On March 8th 2020, the International Day of the Rights of Women, Ibutwa began a new partnership with the maternity care center Mère-Enfant, a health center located in Uvira territory in the South Kivu Region of the DR Congo. In French, Mère-Enfant translates to Mother-Child Center. This new partnership will provide accessible and affordable childbirth help to women in need.
Expecting a child may be a happy event in other places, but in Uvira in particular, and the eastern part of the Democratic Republic of Congo in general, it’s an ordeal that many pregnant women undergo. The expense of care in childbirth is not accessible to all women, which obliges them to try to give birth in their communities with only the aid of matrons, to avoid becoming prisoners in health-care facilities because they lack the funds for maternal care. The rate of maternal mortality is 625 deaths out of 100,000 live births, and it is among the highest rates in the world. Poverty constitutes a barrier to access to a risk-free childbirth with qualified medical care.
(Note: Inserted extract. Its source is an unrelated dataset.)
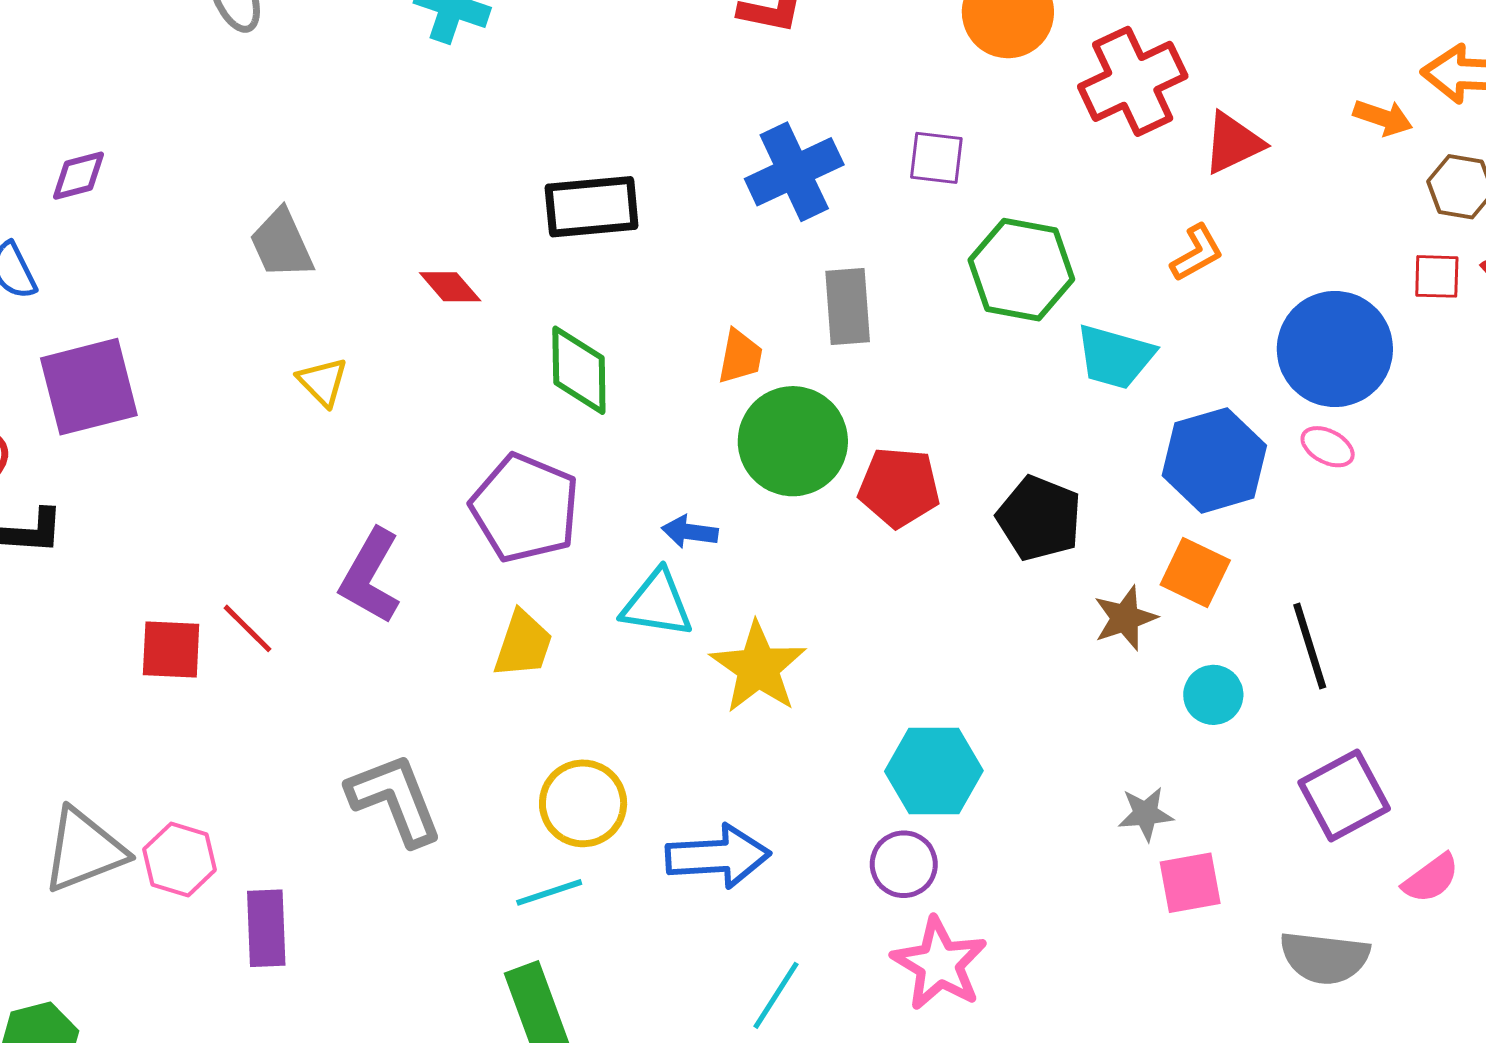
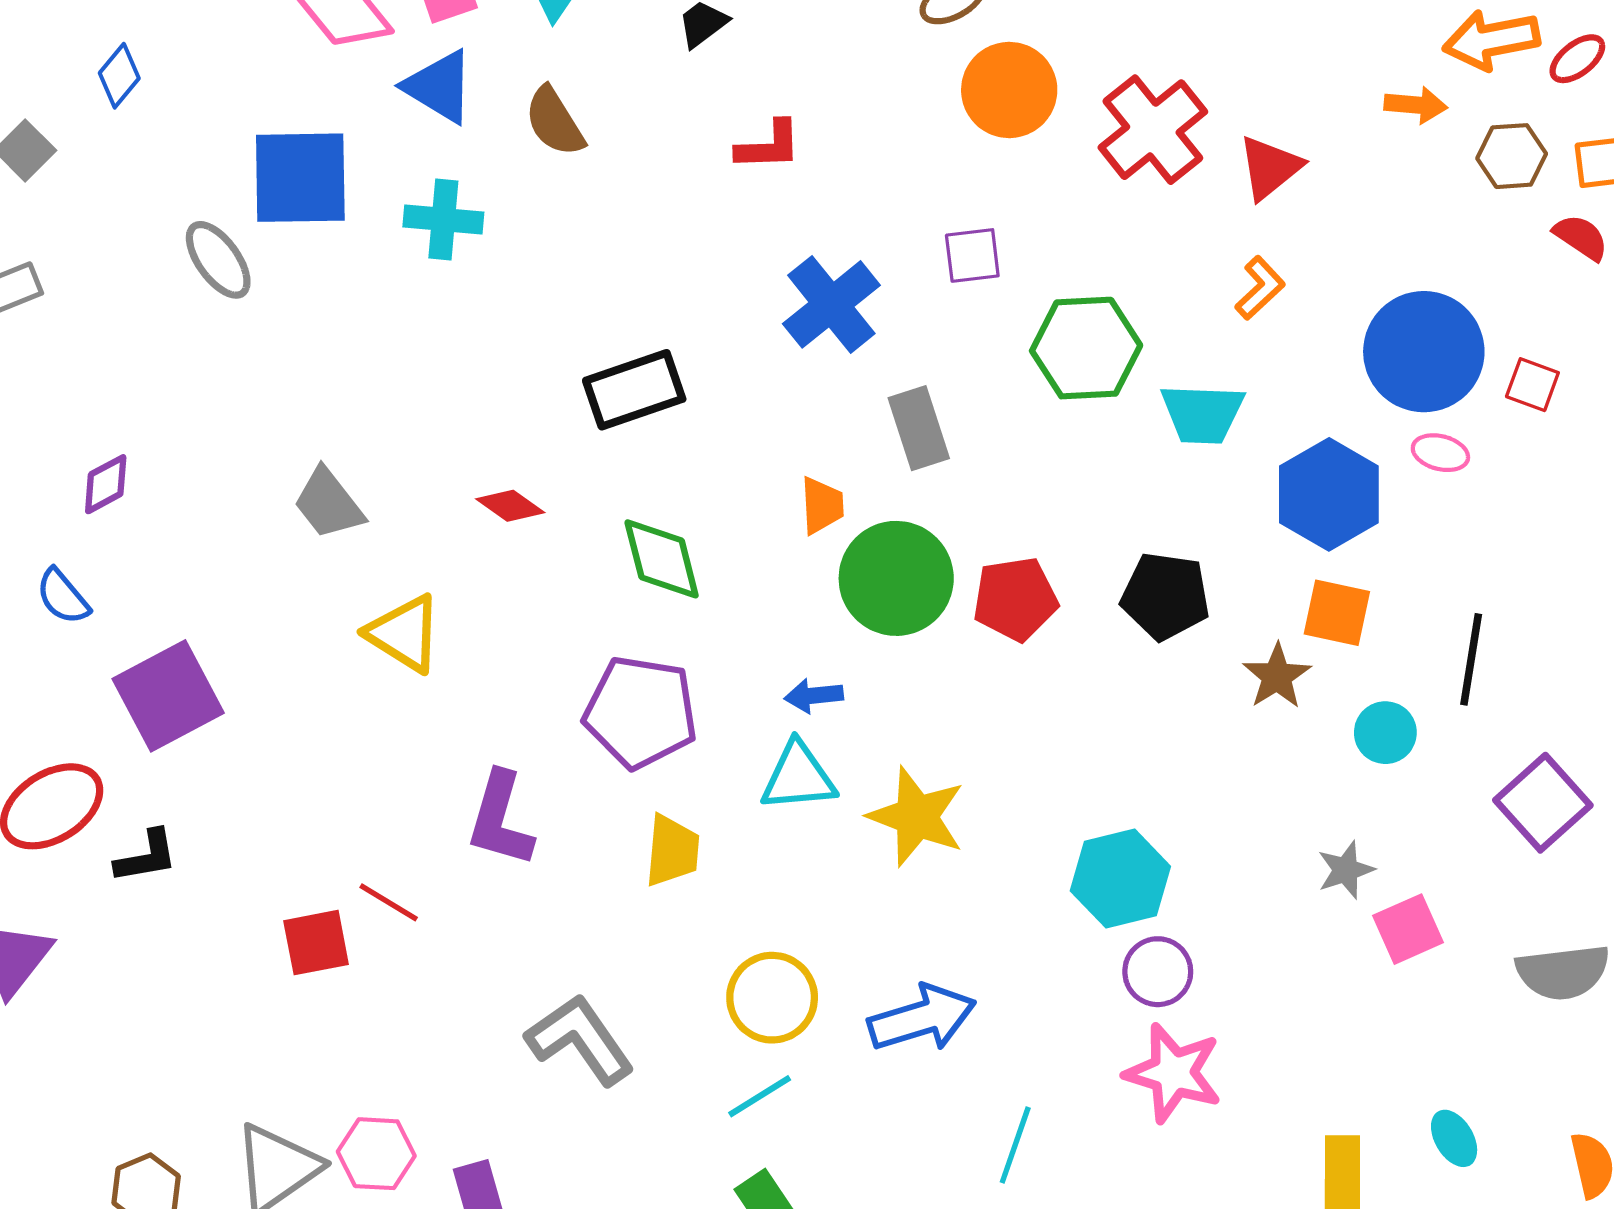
red square: (1437, 276) -> (1532, 385), moved, turned 32
yellow triangle: (323, 382) -> (404, 633), size x1.5
black line: (1310, 646) -> (1471, 659), turned 40
purple circle: (904, 864) -> (1158, 972), moved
The rate of cesarean births is also high; women who cannot pay the cost find themselves confined in health-care facilities for many months.
Over the course of the next three months, Ibutwa will take on Mère-Enfant expenses for eutocic [natural, unproblematic] childbirths as well as pay for the expense of child births, including caesareans, to women in situations of great financial insecurity. Ibutwa will be contributing a total of $500 US Dollars with the hope of providing a system that makes qualified help in childbirth accessible and available, even free for women in precarious financial situations, and guarantees the availability of qualified midwives 24 hours a day.
This partnership, which is in its initial phase, aims to diminish considerably the number of childbirths at home and in prayer rooms without qualified aid for delivery, and to avoid detaining women in maternity facilities for lack of funds to pay for delivery. This will noticeably reduce the rate of maternal, neonatal, and infant mortality, as well as the complications linked to childbirth in Uvira. The number of women in great financial insecurity kept in various health-care facilities will gradually disappear.
At the end of the four months, July 2020, the partnership will be evaluated for renewal with the possibility to be extended to Kamanyola, a village in South Kivu in the territory of Walungu, where there are also a great number of home births.